Prometheus works slightly differently: Targets are funneled via a spam email that contains either an HTML file, a Google Docs page, or a web shell redirector, says BlackBerry. These components each contain an embedded URL designed to redirect the user to a first stage payload, or to a website that has been compromised by the threat actor and hosts a PHP-based backdoor. The backdoor, says the report, is used to glean various types of data from the victim, which gets sent back to the Prometheus TDS administrative panel. The admin panel could then choose to send instructions back to the compromised website/PHP backdoor, to serve the victim with malware, or redirect them to another page that might contain a phishing scam.

While Prometheus employs several bespoke offensive solutions, it also appears to lean heavily on the Cobalt Strike Beacon adversary simulation and threat emulation software, says the report. Cracked versions of Cobalt Strike are often used by threat actors for reconnaissance of hacked IT systems.

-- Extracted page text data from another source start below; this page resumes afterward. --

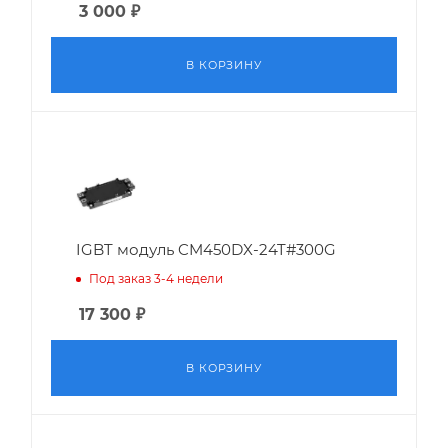
3 000
₽
В КОРЗИНУ
IGBT модуль CM450DX-24T#300G
Под заказ 3-4 недели
17 300
₽
В КОРЗИНУ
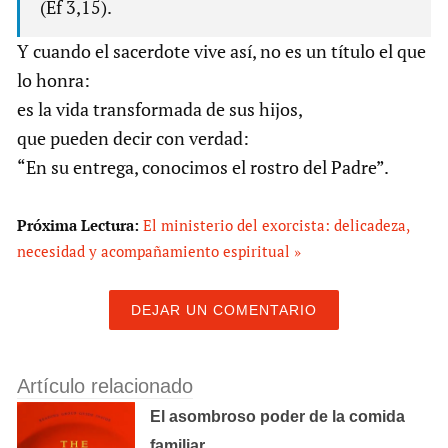
(Ef 3,15).
Y cuando el sacerdote vive así, no es un título el que
lo honra:
es la vida transformada de sus hijos,
que pueden decir con verdad:
“En su entrega, conocimos el rostro del Padre”.
Próxima Lectura:
El ministerio del exorcista: delicadeza,
necesidad y acompañamiento espiritual »
DEJAR UN COMENTARIO
Artículo relacionado
El asombroso poder de la comida
familiar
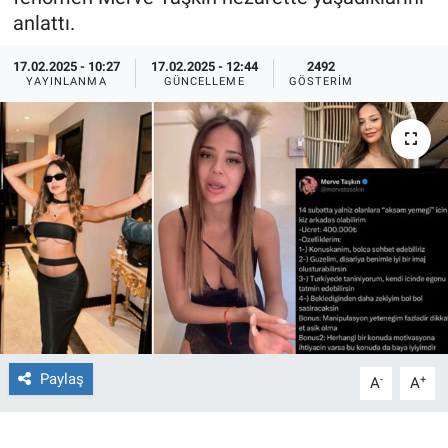
anlattı.
Ege'den Esintiler
İletişim
17.02.2025 - 10:27
17.02.2025 - 12:44
2492
YAYINLANMA
GÜNCELLEME
GÖSTERIM
Eğitim
Eğlence
Ekonomi
Forum
Gerçeğin İzinde
Gün Başlıyor
Paylaş
-
+
A
A
Gün Bitiyor
Gün Ortası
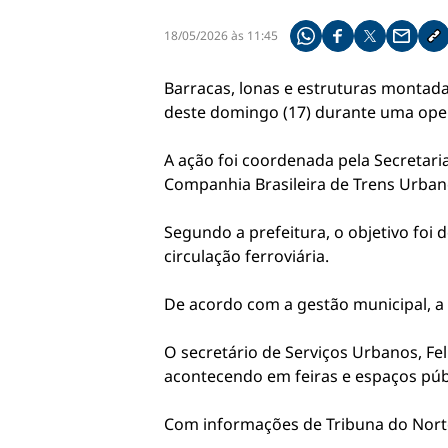
18/05/2026 às 11:45
Compartilhe pelo what
Compartilhar no f
Compartilhar 
Compart
Co
Barracas, lonas e estruturas montada
deste domingo (17) durante uma opera
A ação foi coordenada pela Secretari
Companhia Brasileira de Trens Urban
Segundo a prefeitura, o objetivo foi 
circulação ferroviária.
De acordo com a gestão municipal, a
O secretário de Serviços Urbanos, Fe
acontecendo em feiras e espaços públ
Com informações de Tribuna do Nort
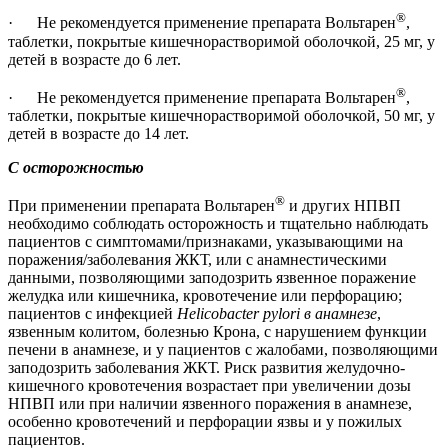
®
· Не рекомендуется применение препарата Вольтарен
,
таблетки, покрытые кишечнорастворимой оболочкой, 25 мг, у
детей в возрасте до 6 лет.
®
· Не рекомендуется применение препарата Вольтарен
,
таблетки, покрытые кишечнорастворимой оболочкой, 50 мг, у
детей в возрасте до 14 лет.
С осторожностью
®
При применении препарата Вольтарен
и других НПВП
необходимо соблюдать осторожность и тщательно наблюдать
пациентов с симптомами/признаками, указывающими на
поражения/заболевания ЖКТ, или с анамнестическими
данными, позволяющими заподозрить язвенное поражение
желудка или кишечника, кровотечение или перфорацию;
пациентов с инфекцией
Helicobacter pylori в анамнезе
,
язвенным колитом, болезнью Крона, с нарушением функции
печени в анамнезе, и у пациентов с жалобами, позволяющими
заподозрить заболевания ЖКТ. Риск развития желудочно-
кишечного кровотечения возрастает при увеличении дозы
НПВП или при наличии язвенного поражения в анамнезе,
особенно кровотечений и перфорации язвы и у пожилых
пациентов.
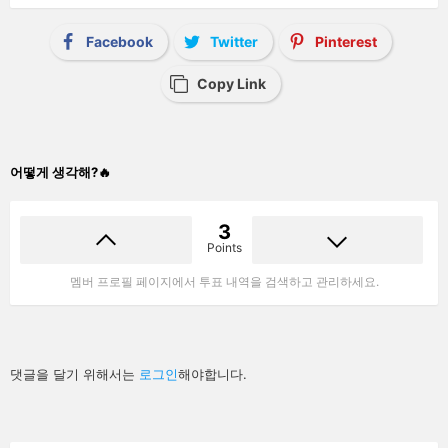
Facebook
Twitter
Pinterest
Copy Link
어떻게 생각해?🔥
3
Points
멤버 프로필 페이지에서 투표 내역을 검색하고 관리하세요.
답
댓글을 달기 위해서는
로그인
해야합니다.
글
남
기
기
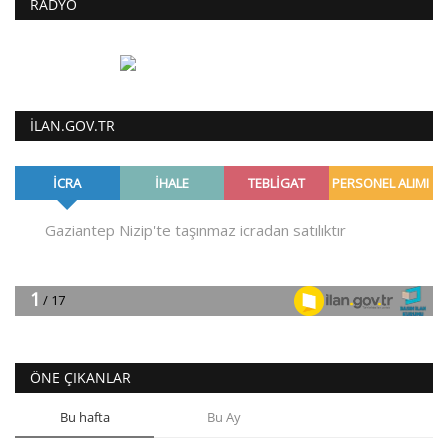
RADYO
ILAN.GOV.TR
ÖNE ÇIKANLAR
Bu hafta
Bu Ay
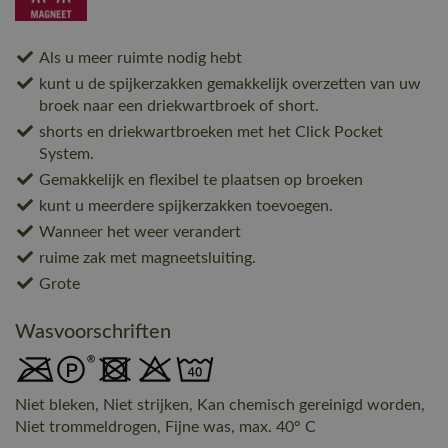
Als u meer ruimte nodig hebt
kunt u de spijkerzakken gemakkelijk overzetten van uw
broek naar een driekwartbroek of short.
shorts en driekwartbroeken met het Click Pocket
System.
Gemakkelijk en flexibel te plaatsen op broeken
kunt u meerdere spijkerzakken toevoegen.
Wanneer het weer verandert
ruime zak met magneetsluiting.
Grote
Wasvoorschriften
Niet bleken, Niet strijken, Kan chemisch gereinigd worden,
Niet trommeldrogen, Fijne was, max. 40° C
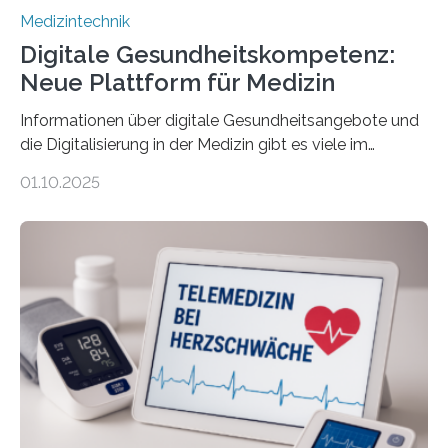
Medizintechnik
Digitale Gesundheitskompetenz:
Neue Plattform für Medizin
Informationen über digitale Gesundheitsangebote und
die Digitalisierung in der Medizin gibt es viele im
Internet – doch wie findet man schnellen Zugang zu
01.10.2025
seriösen und wissenschaftlich abgesicherten Inhalten?
Genau hier setzt die Wissensplattform Medical
Informatics Hub in Saxony (MiHUBx) an. Entwickelt von
Forscherinnen der Technischen Universität Dresden
(TUD) richtet sich das Portal sowohl an Patientinnen
und Patienten, aber ebenso an medizinisches
Fachpersonal. Für all diese Zielgruppen bietet sie
speziell zugeschnittene Informationen, um deren
digitale Gesundheitskompetenz zu steigern. MiHUBx ist
die…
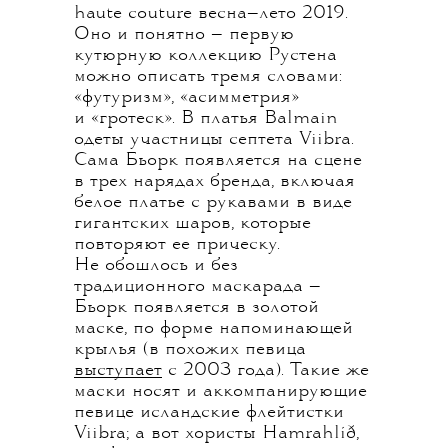
haute couture весна—лето 2019.
Оно и понятно — первую
кутюрную коллекцию Рустена
можно описать тремя словами:
«футуризм», «асимметрия»
и «гротеск». В платья Balmain
одеты участницы септета Viibra.
Сама Бьорк появляется на сцене
в трех нарядах бренда, включая
белое платье с рукавами в виде
гигантских шаров, которые
повторяют ее прическу.
Не обошлось и без
традиционного маскарада —
Бьорк появляется в золотой
маске, по форме напоминающей
крылья (в похожих певица
выступает
с 2003 года). Такие же
маски носят и аккомпанирующие
певице исландские флейтистки
Viibra; а вот хористы Hamrahlíð,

The report also uses work done by cybersecurity researcher Didier Stevens of NVISO Labs who found a private SSL key used in malicious Cobalt Strike installations. That led BlackBerry researchers to look at overlaps between the leaked key and malware deployed via Prometheus TDS. As a result they concluded that a number of malicious campaigns are likely to have recently utilized a particular cracked version of Cobalt Strike and Prometheus. These include the REvil, Ryuk, Cerber and BlackMatter ransomware operations as well as the Quakbot malware package.

By coincidence, the BlackBerry report concludes, Stevens just released a multi-part blog series about decrypting Cobalt Strike traffic with known private SSL keys used by hackers. One of the private SSL keys was the twin to a public SSL key BlackBerry had been using to cluster Prometheus-related threat groups and malspam campaigns.

That means, says BlackBerry, it is possible incident response researchers could use this public/private pair to decrypt the Cobalt Strike Beacon traffic going to a threat actor’s command and control server by using Stevens’ processes and tooling.